Indirect Cost Rate Development
There are few concepts in federal grants management that are more widely misunderstood than indirect costs. The misunderstanding cuts across the entire spectrum of those involved with these awards, from Congress all the way down to the lowliest subgrantee, and from the media to the average taxpaying citizen. And because there is a lot of misinformation floating around, staff members of grantee and subgrantee organizations might be intimidated into thinking that the development, presentation, submission and negotiation of indirect (facility and administrative) cost rates with the federal government is something that needs to be fully delegated to someone else. Not so!
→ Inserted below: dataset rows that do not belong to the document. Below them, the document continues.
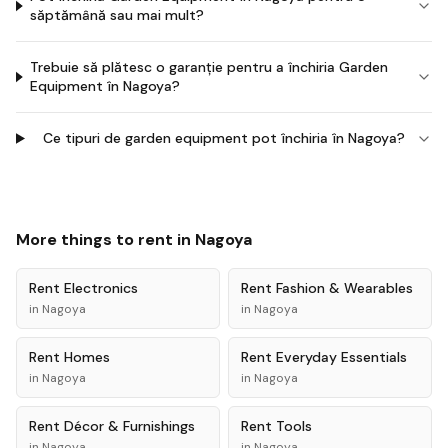
săptămână sau mai mult?
Trebuie să plătesc o garanție pentru a închiria Garden
Equipment în Nagoya?
Ce tipuri de garden equipment pot închiria în Nagoya?
More things to rent in
Nagoya
Rent
Electronics
Rent
Fashion & Wearables
in
Nagoya
in
Nagoya
Rent
Homes
Rent
Everyday Essentials
in
Nagoya
in
Nagoya
Rent
Décor & Furnishings
Rent
Tools
in
Nagoya
in
Nagoya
Federal Fund Management Advisor offers a different approach which builds on the knowledge of an organization’s own staff members about existing internal organizational relationships, policies and procedures, and charging practices to help guide the indirect cost recovery process in an effective cost-sensitive manner.
On-Call Compliance Assistance
Even experienced federal fund managers run up against confounding questions that they may have trouble answering. Or they encounter an issue where possible interpretations fall across a range from “very risky” to “safe but sorry.” The confusion or doubt can generate both delay and internal organizational conflict that undercuts effective performance and administration of federal grant awards. And, in the current highly charged federal fund accountability atmosphere, missteps can be dangerous. That’s why, when those situations arise, it can be comforting to have another experienced administrative professional to call on—to respond to questions, document the answers, and explain requirements and best practices to policymakers and colleagues. Bob Lloyd, Principal of Federal Fund Management Advisor, provides that kind of “back stop” assistance to clients.
Government Relations and Advocacy
While there are a few restrictions on the use of federal grant funds for lobbying, organizations that seek and obtain these federal awards are nonetheless able to conduct some government relations activities, particularly when federal legislative or executive branch officials issue invitations to participate in the policymaking process. These can come in the form of opportunities to present testimony or ideas to legislative hearings or to comment on proposed regulations or other executive branch policies. When those opportunities arise, it is sometimes advisable to seek the assistance of a seasoned government relations professional with deep knowledge of existing federal government policies and the ability to assess the impact that new or changed requirements would have.